La tournure de la rédaction de ses mémoires va vite être bouleversée par le constat que Mitzi, malgré une vie bien remplie, n’a été amoureuse qu’une fois, à 16 ans et qu’elle a perdu le jeune homme qu’elle aimait à cause de la sévérité de ses parents, des nonnes, de la société. S’ouvre alors pour Isa, grande romantique malgré elle, une véritable enquête pour savoir ce qu’est devenu cet ancien jeune homme. Pour l’aider, elle peut compter sur Luca, un policier de l’île, dont, bien évidemment, elle finit par tomber amoureuse, elle qui n’y croyait plus. Je n’irai pas plus loin dans la description de l’intrigue afin de ne pas trop en dire, sachez simplement que ce roman est addictif.
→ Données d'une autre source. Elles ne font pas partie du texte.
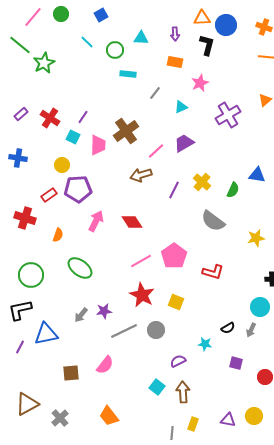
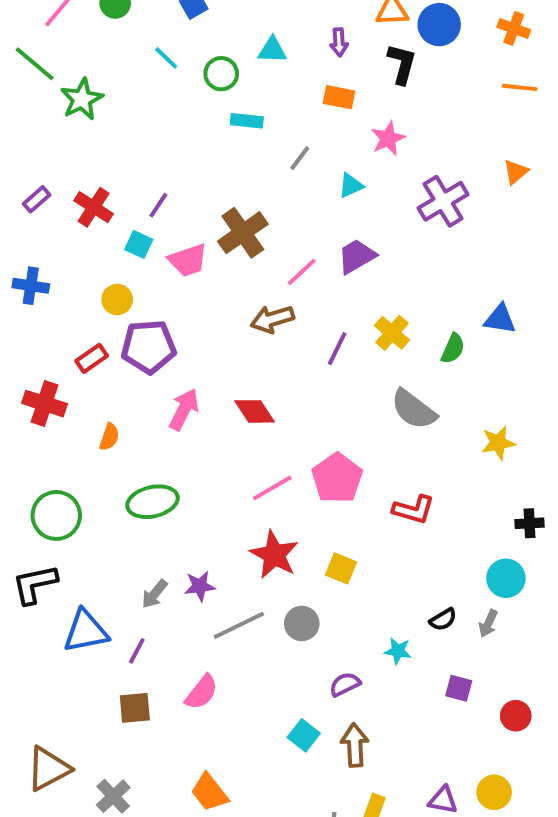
pink trapezoid: (98, 145) -> (188, 260), turned 70
green ellipse: (80, 268) -> (152, 502), turned -50
purple line: (20, 347) -> (137, 651), moved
Les personnages sont très attachants :

  • Isa, d’abord, est une jeune femme pleine de vie, d’envies mais tétanisée par des traumatismes psychiques et physiques. Malgré tout cela, elle veut continuer à être heureuse, sans empêcher ceux qu’elle aime de l’être eux aussi.
  • Mitzi est une vieille femme drôle, charismatique au passé fougueux. Mais derrière la façade, c’est une femme blessée, incomplète et incroyablement romantique encore.
  • Luca est l’homme parfait, capable de comprendre sans que des mots soient échangés, capable de redonner confiance, d’aimer sans peur de l’avenir, sans peur du passé.
  • Massimo est un personnage drôle, léger et terriblement sympathique.

Les descriptions de Capri, d’Anacapri, de Rome même sont enchanteresses. On voit, on sent la mer, le sable, les citrons… On se promène en Vespa, en décapotable. Le restaurant dans lequel les personnages se rendent souvent fait littéralement baver le lecteur. C’est un roman visuel, gustatif et olfactif, un roman de sensations, autant que de sentiments.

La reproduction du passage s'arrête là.